Arthur Kornberg, the Stanford University Nobel laureate, who first synthesised DNA in a laboratory and whose identification of the enzymes used by cells to reproduce DNA laid the basis for the biotechnology, died of respiratory disorder on Friday at Stanford Hospital at the age of 89.

Kornberg was the founder of the Stanford University School of Medicine’s biochemistry department, taking in a talented group of unique scientists who worked together for nearly 50 years.

Kornberg lived to see his son Roger win the 2006 Nobel Prize in Chemistry.

It is often hard to conceive how little was known about the mysterious DNA molecule when Kornberg began his research in the 1950s. Scientists were pretty sure that it was the repository of genetic information. In spite of that, DNA was a mystery.

During the second world war Kornberg was interested in enzymes, the bioproteins used by cells to carry out chemical reactions, especially the synthesis of substances used by cells.

After preliminary work isolating enzymes involved in vitamin manufacturing, Kornberg tackled the more difficult challenge of DNA and RNA, the messenger molecule used by cells in the conversion of genetic information contained in DNA into proteins.

Kornberg reasoned that cells would produce DNA by stringing together pre-made nucleotides - combinations of a base, a sugar molecule and a phosphate group.

While Kornberg was working on the project in 1953, James Watson and Francis Crick published the DNA structure, providing clues to direct his efforts. By the following year, Kornberg and his colleagues had isolated the enzymes used to produce the nucleotides used in RNA and DNA.

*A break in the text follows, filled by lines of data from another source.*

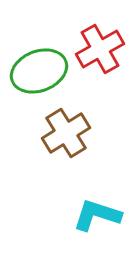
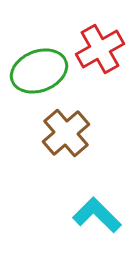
brown cross: rotated 9 degrees counterclockwise
cyan L-shape: rotated 27 degrees clockwise
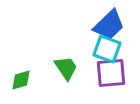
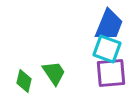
blue trapezoid: rotated 24 degrees counterclockwise
green trapezoid: moved 12 px left, 5 px down
green diamond: moved 3 px right, 1 px down; rotated 60 degrees counterclockwise
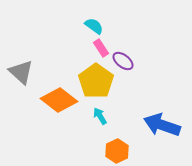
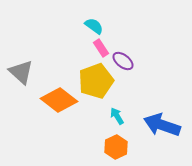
yellow pentagon: rotated 16 degrees clockwise
cyan arrow: moved 17 px right
orange hexagon: moved 1 px left, 4 px up
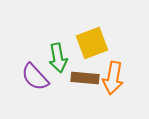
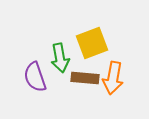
green arrow: moved 2 px right
purple semicircle: rotated 24 degrees clockwise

By 1957, Kornberg had discovered and purified the key molecule, named DNA-polymerase, and submitted two papers describing the work to the Journal of Biological Chemistry. Referees, however, objected to calling the material produced by the enzyme DNA.

Disgusted, Kornberg withdrew the papers, but they were published the following year when the journal appointed a new editor.

His work confirmed speculation by Watson and Crick that genetic information was encoded in opposite directions on the two strands of double-helical DNA.

Kornberg shared the Nobel Prize in Physiology/Medicine for the DNA synthesis in 1959.